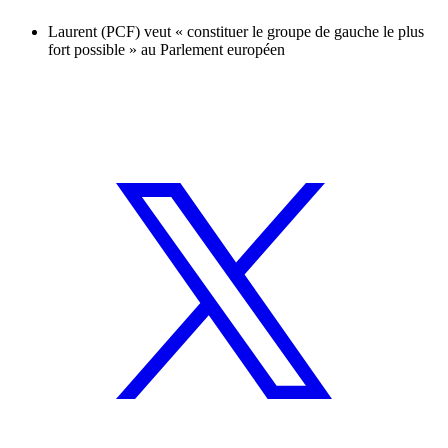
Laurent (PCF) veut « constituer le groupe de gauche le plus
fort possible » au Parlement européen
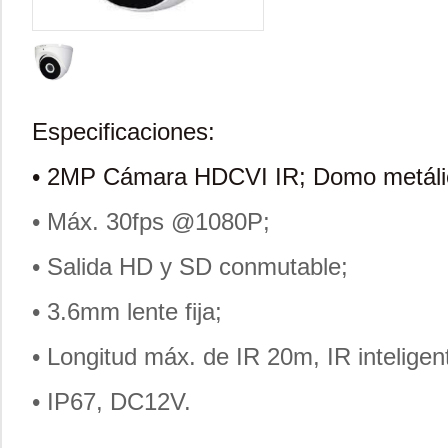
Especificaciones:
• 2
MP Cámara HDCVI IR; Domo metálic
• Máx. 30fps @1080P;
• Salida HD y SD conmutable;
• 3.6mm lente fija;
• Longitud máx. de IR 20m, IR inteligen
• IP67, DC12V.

┄┄┄┄┄┄

TASK STATEMENT
None of the pictures should appear; repeat the records exactly otherwise.

SOLUTION
Laurent (PCF) veut « constituer le groupe de gauche le plus
fort possible » au Parlement européen
Especificaciones:
• 2
MP Cámara HDCVI IR; Domo metálic
• Máx. 30fps @1080P;
• Salida HD y SD conmutable;
• 3.6mm lente fija;
• Longitud máx. de IR 20m, IR inteligen
• IP67, DC12V.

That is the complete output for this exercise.